I want to train a model, its forward path includes three part A, B and C,sequentially.
The main problem I encountered is that B is not differentiable,
so I replace it with a simulation model B_prime in backward part for gradient computation.
(But still use original B in forward path)
Any suggestion regarding how to build a custom backpropagation structure?
Thanks!

If you are using non-differentiable operations and want to implement a custom backward you could defined a custom autograd.Function as described here.
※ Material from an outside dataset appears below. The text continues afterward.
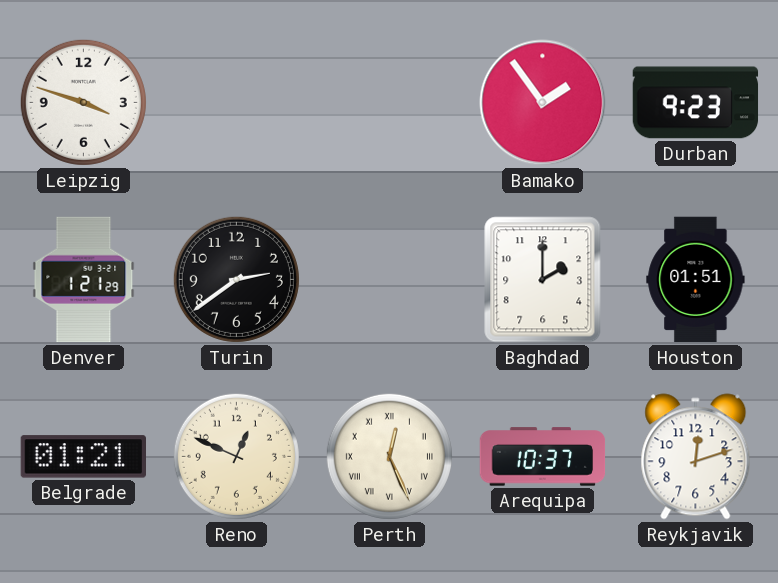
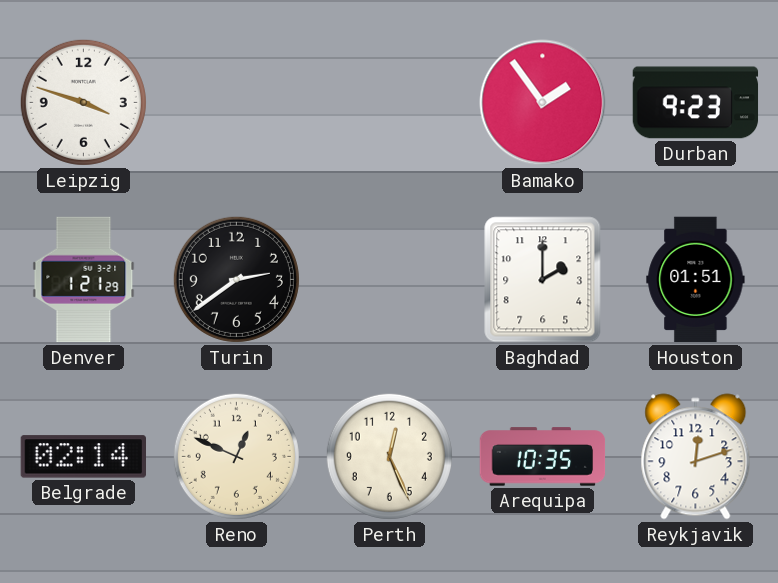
Belgrade: 01:21 -> 02:14
Perth numerals: Roman -> Arabic
Arequipa: 10:37 -> 10:35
Hi, thanks for your reply.
I’m using autograd.Function with nn.module now, but I get this error when calling loss.backward() for mySys.
I’ve seen your reply below and found my custom backward function’s output sim_out is detached from the computation graph(.grad_fn=None).
Here is a snippet of my code:

class B_nd(torch.autograd.Function):
    def forward(ctx, input):
        ctx.save_for_backward(input)
        # some non-differentiable functions
        return out

    def backward(ctx, grad_output):
        input, = ctx.saved_tensors
        input.requires_grad_(True)
        sim_model = UNet()
        sim_model.load_state_dict(torch.load('/Desktop/CodeFolder/2023/pth/800.pth', map_location='cuda:0'))
        sim_model.to(torch.device("cuda"))
        sim_model.zero_grad()
        sim_out = sim_model(input)
        print(sim_out.grad_fn)
        sim_out.backward(gradient=grad_output)
        gradient = input.grad
        return gradient

class mySys(nn.Module):
    def __init__(self):
        super(mySys, self).__init__()
        self.A = nn.Conv2d(3, 3, kernel_size=1)
        self.C = nn.Conv2d(3, 3, kernel_size=1)
    
    def forward(self, x):
        a_out = self.A(x)
        b_out = B_nd.apply(a_out)
        c_out = self.C(b_out)
        return c_out

Any method or suggestion to attach the UNet in the backward part of B to the computation graph?

I don’t fully understand the explanation as nothing is detached in your code.
You might just need to enable gradient calculation in your backward via torch.set_grad_enabled(True).